Zugegebenerweise habe ich mich in den letzten Jahren wenig darüber unterhalten, es war kein großes Thema in meinem Leben. Seit ich bei den Piraten bin, ist das anders. Warum eigentlich? Ich empfinde eine ausgesprochen angenehme, geschlechtsneutrale Atmosphäre untereinander. Einzig, dass ich mich nicht Piratin nennen sollte, hatte mich aufmüpfig gemacht. Ich nenne mich immer noch so, wie ich will. Da wird mir wohl auch keine Satzung der wohl progressivsten Partei Deutschlands etwas Anderes diktieren. Naja, ich höre aber auch problemfrei auf Pirat. Da bin ich flexibel. Viele weibliche Piraten sind das. Manche nicht. Das habe ich schnell mitbekommen, denn ich benutze jetzt seit neustem wieder meinen bis dahin stiefmütterlich (oder -brüderlich, nee, wohl eher -väterlich, na, egal) geführten twitter account. Piraten machen das so. Man kann sich stundenlang damit beschäftigen.

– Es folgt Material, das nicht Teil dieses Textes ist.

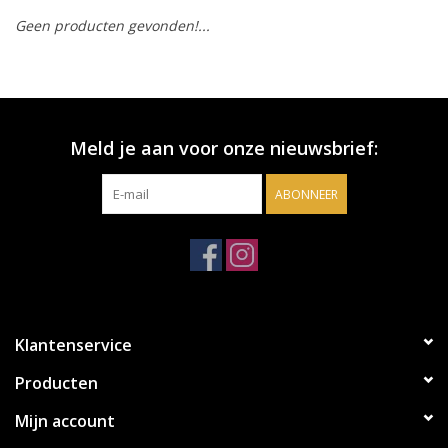
Geen producten gevonden!...
Accessoires
Relatiegeschenken
Meld je aan voor onze nieuwsbrief:
Sake
ABONNEER
Bier
Acties
Over ons
Klantenservice
Producten
Mijn account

Twitter ist wie eine Daily Soap. Um alles mitzubekommen, muss man regelmäßig schauen. Macht man mal ne Pause, hat man aber auch nix verpasst. (Das sind genau 140 Zeichen). Ich jedenfalls habe angefangen reinzuschauen, und damit fing mein ausführlichster Diskurs in die Genderdingsfrage an.
Aber, ich schweife ab. Ich sitze dann also endlich in der S-Bahn. Nach einer halben Station fällt mir siedenheiß auf, dass ich, obwohl genug Zeit da gewesen wäre, vergessen habe, ein Ticket zu ziehen. Ich mache ein Geräusch, das sich wie „Hhhhhhhhüüü“ anhört. Mein Sitznachbar dreht sich zu mir um und schaut mich fragend an.

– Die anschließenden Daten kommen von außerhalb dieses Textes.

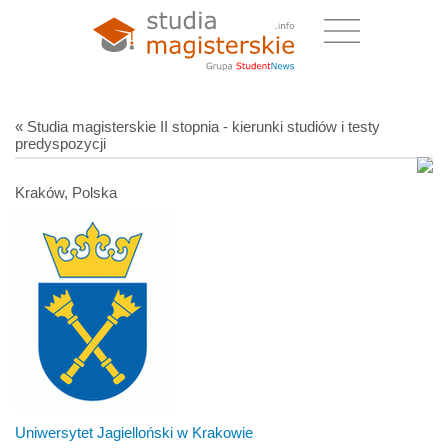
« Studia magisterskie II stopnia - kierunki studiów i testy
predyspozycji
Kraków, Polska
Uniwersytet Jagielloński w Krakowie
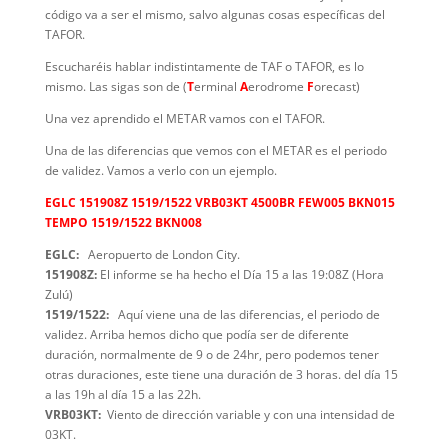
código va a ser el mismo, salvo algunas cosas específicas del
TAFOR.
Escucharéis hablar indistintamente de TAF o TAFOR, es lo
mismo. Las sigas son de (
T
erminal
A
erodrome
F
orecast)
Una vez aprendido el METAR vamos con el TAFOR.
Una de las diferencias que vemos con el METAR es el periodo
de validez. Vamos a verlo con un ejemplo.
EGLC 151908Z 1519/1522 VRB03KT 4500BR FEW005 BKN015
TEMPO 1519/1522 BKN008
EGLC:
Aeropuerto de London City.
151908Z:
El informe se ha hecho el Día 15 a las 19:08Z (Hora
Zulú)
1519/1522:
Aquí viene una de las diferencias, el periodo de
validez. Arriba hemos dicho que podía ser de diferente
duración, normalmente de 9 o de 24hr, pero podemos tener
otras duraciones, este tiene una duración de 3 horas. del día 15
a las 19h al día 15 a las 22h.
VRB03KT:
Viento de dirección variable y con una intensidad de
03KT.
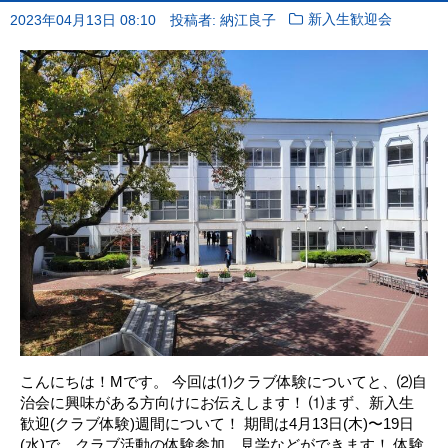
2023年04月13日 08:10
投稿者: 納江良子
新入生歓迎会
こんにちは！Mです。 今回は⑴クラブ体験についてと、⑵自
治会に興味がある方向けにお伝えします！ ⑴まず、新入生
歓迎(クラブ体験)週間について！ 期間は4月13日(木)〜19日
(水)で、クラブ活動の体験参加、見学などができます！ 体験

„Ich habe vergessen, ein Ticket zu ziehen!“ sage ich erklärend. „Obwohl ich genug Zeit hatte, eins zu ziehen“, füge ich sicherheitshalber hinzu.

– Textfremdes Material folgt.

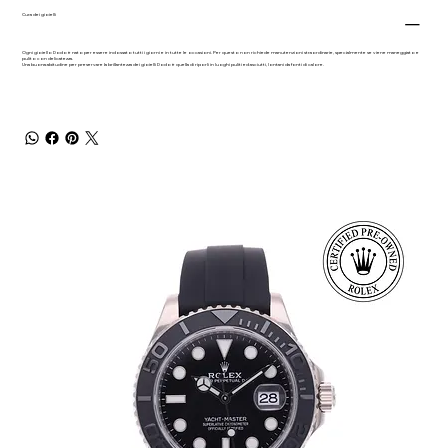
Cura dei gioielli
Ogni gioiello Dodo è nato per essere indossato tutti i giorni e in tutte le occasioni. Per questo non richiede manutenzioni straordinarie, specialmente se viene maneggiato e
pulito con delicatezza.
Una buona abitudine per preservare la brillantezza dei gioielli Dodo è quella di riporli in luoghi puliti ed asciutti, lontani da fonti di calore.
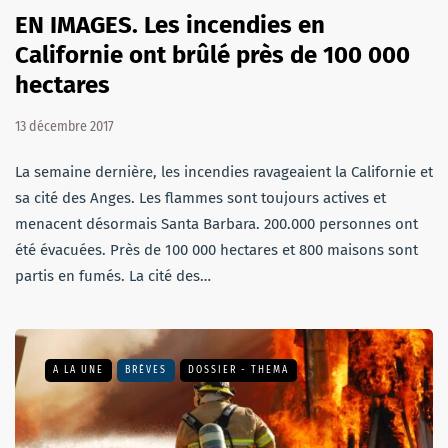
EN IMAGES. Les incendies en
Californie ont brûlé près de 100 000
hectares
13 décembre 2017
La semaine dernière, les incendies ravageaient la Californie et
sa cité des Anges. Les flammes sont toujours actives et
menacent désormais Santa Barbara. 200.000 personnes ont
été évacuées. Près de 100 000 hectares et 800 maisons sont
partis en fumés. La cité des…
A LA UNE
BRÈVES
DOSSIER - THEMA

„Oh“ sagt er, und ergänzt ein „Das ist das Risiko.“
„Nein nein“ erwidere ich, puterrot im Gesicht, „Ich will doch nicht schwarzfahren!“
„Es ist leider noch vor 20.00 Uhr“, antwortet er. Ich bedanke mich, und ich freue mich sehr über sein Angebot.
„Ich steige gleich aus und zieh mir eins“, antworte ich, schließlich sind Kinder anwesend. „Schönen Abend“ wirft er mir noch freundlich hinterher, als ich die S-Bahn an der nächsten Haltestelle verlasse.
Als ich mir dann ein Ticket gelöst hab, fällt mir mal wieder auf, wie sinnvoll der fahrscheinlose öffentliche Personennahverkehr (Insider sagen dazu ÖPNV) wäre. Wirklich. Ich bin dafür. Sehr.
Mit meinem Ticket und einem höchst erleichterten Gefühl steige ich in die nächste Bahn ein. Nach einer Weile ergattere ich einen Platz. Als er frei wird, zögere ich, denn die Dame neben mir sieht ein bisschen älter aus als ich. Ich biete ihr den Platz an. Als sie etwas peinlich berührt mit den Worten „Ach, so weit habe ich es ja nicht, das lohnt sich nicht“ ablehnt, fällt mir auf, wie unsensibel mein Angebot war. So alt war sie nun auch wieder nicht. Manchmal muss man sogar mit Freundlichkeit vorsichtig sein.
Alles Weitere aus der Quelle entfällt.